##### INPUT FOR THIS TASK #####

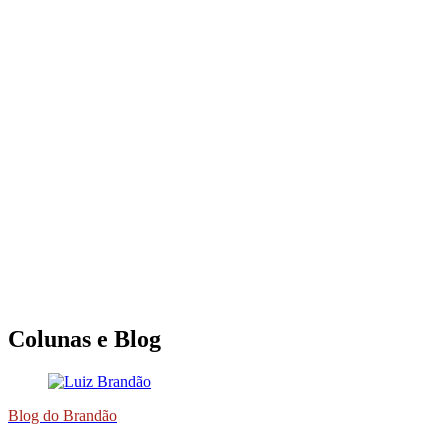
Colunas e Blog
Blog do Brandão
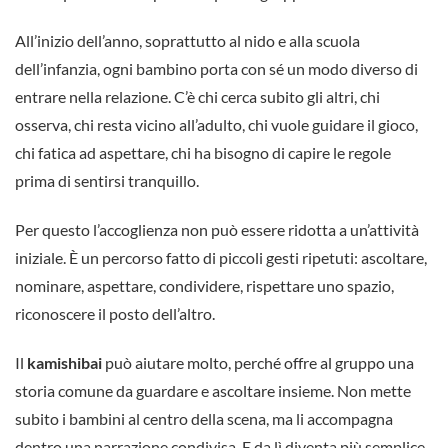
All’inizio dell’anno, soprattutto al nido e alla scuola
dell’infanzia, ogni bambino porta con sé un modo diverso di
entrare nella relazione. C’è chi cerca subito gli altri, chi
osserva, chi resta vicino all’adulto, chi vuole guidare il gioco,
chi fatica ad aspettare, chi ha bisogno di capire le regole
prima di sentirsi tranquillo.
Per questo l’accoglienza non può essere ridotta a un’attività
iniziale. È un percorso fatto di piccoli gesti ripetuti: ascoltare,
nominare, aspettare, condividere, rispettare uno spazio,
riconoscere il posto dell’altro.
Il
kamishibai
può aiutare molto, perché offre al gruppo una
storia comune da guardare e ascoltare insieme. Non mette
subito i bambini al centro della scena, ma li accompagna
dentro una narrazione condivisa. E da lì diventa più semplice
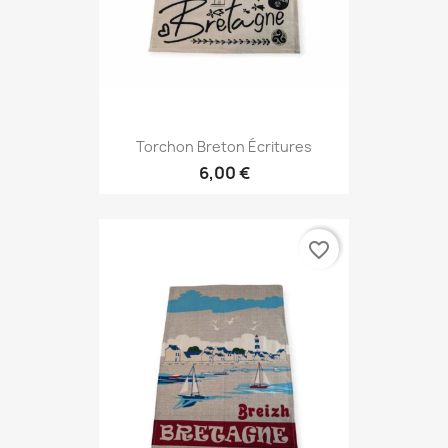
Torchon Breton Écritures
6,00 €
favorite_border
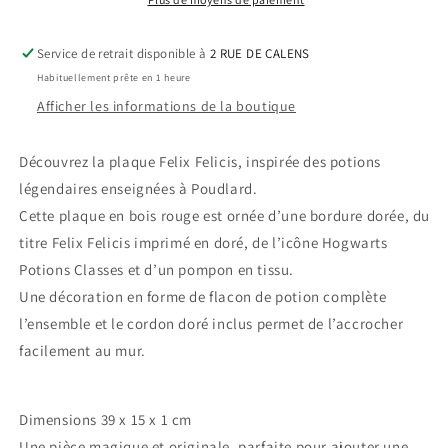
Potter
Potter
Service de retrait disponible à
2 RUE DE CALENS
Habituellement prête en 1 heure
Afficher les informations de la boutique
Découvrez la plaque Felix Felicis, inspirée des potions
légendaires enseignées à
Poudlard
.
Cette plaque en bois rouge est ornée d’une bordure dorée, du
titre Felix Felicis imprimé en doré, de l’icône Hogwarts
Potions Classes et d’un pompon en tissu.
Une décoration en forme de flacon de potion complète
l’ensemble et le cordon doré inclus permet de l’accrocher
facilement au mur.
Dimensions 39 x 15 x 1 cm
Une pièce magique et originale, parfaite pour ajouter une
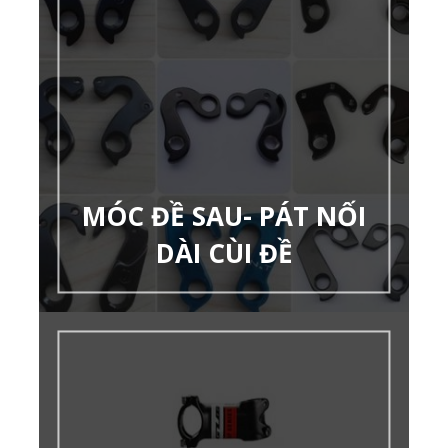
MÓC ĐỀ SAU- PÁT NỐI
DÀI CÙI ĐỀ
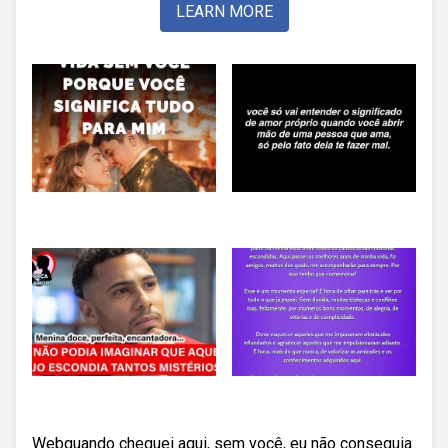
LEARN MORE
Webquando cheguei aqui, sem você, eu não conseguia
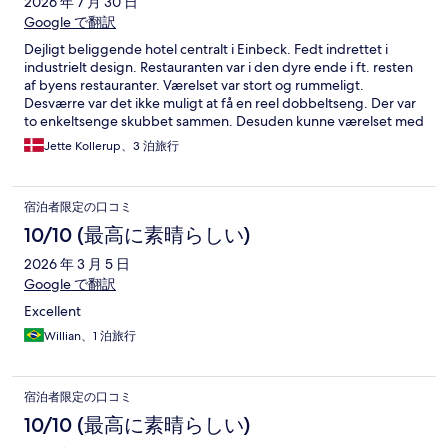
2026 年 7 月 30 日
Google で翻訳
Dejligt beliggende hotel centralt i Einbeck. Fedt indrettet i
industrielt design. Restauranten var i den dyre ende i ft. resten
af byens restauranter. Værelset var stort og rummeligt.
Desværre var det ikke muligt at få en reel dobbeltseng. Der var
to enkeltsenge skubbet sammen. Desuden kunne værelset med
fordel have haft en elkedel med mulighed for at lave en kop
Jette Kollerup、3 泊旅行
kaffe.
宿泊者限定の口コミ
10/10 (最高に素晴らしい)
2026 年 3 月 5 日
Google で翻訳
Excellent
Willian、1 泊旅行
宿泊者限定の口コミ
10/10 (最高に素晴らしい)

#####

> **TASK DETAILS**
Omit the pictures and write out the lines above from the one with "nominare, aspettare, condividere, rispettare" through the last, unchanged.

> **EXERCISE RESPONSE**
nominare, aspettare, condividere, rispettare uno spazio,
riconoscere il posto dell’altro.
Il
kamishibai
può aiutare molto, perché offre al gruppo una
storia comune da guardare e ascoltare insieme. Non mette
subito i bambini al centro della scena, ma li accompagna
dentro una narrazione condivisa. E da lì diventa più semplice
Torchon Breton Écritures
6,00 €
favorite_border
Potter
Potter
Service de retrait disponible à
2 RUE DE CALENS
Habituellement prête en 1 heure
Afficher les informations de la boutique
Découvrez la plaque Felix Felicis, inspirée des potions
légendaires enseignées à
Poudlard
.
Cette plaque en bois rouge est ornée d’une bordure dorée, du
titre Felix Felicis imprimé en doré, de l’icône Hogwarts
Potions Classes et d’un pompon en tissu.
Une décoration en forme de flacon de potion complète
l’ensemble et le cordon doré inclus permet de l’accrocher
facilement au mur.
Dimensions 39 x 15 x 1 cm
Une pièce magique et originale, parfaite pour ajouter une
MÓC ĐỀ SAU- PÁT NỐI
DÀI CÙI ĐỀ
LEARN MORE
Webquando cheguei aqui, sem você, eu não conseguia
2026 年 7 月 30 日
Google で翻訳
Dejligt beliggende hotel centralt i Einbeck. Fedt indrettet i
industrielt design. Restauranten var i den dyre ende i ft. resten
af byens restauranter. Værelset var stort og rummeligt.
Desværre var det ikke muligt at få en reel dobbeltseng. Der var
to enkeltsenge skubbet sammen. Desuden kunne værelset med
fordel have haft en elkedel med mulighed for at lave en kop
Jette Kollerup、3 泊旅行
kaffe.
宿泊者限定の口コミ
10/10 (最高に素晴らしい)
2026 年 3 月 5 日
Google で翻訳
Excellent
Willian、1 泊旅行
宿泊者限定の口コミ
10/10 (最高に素晴らしい)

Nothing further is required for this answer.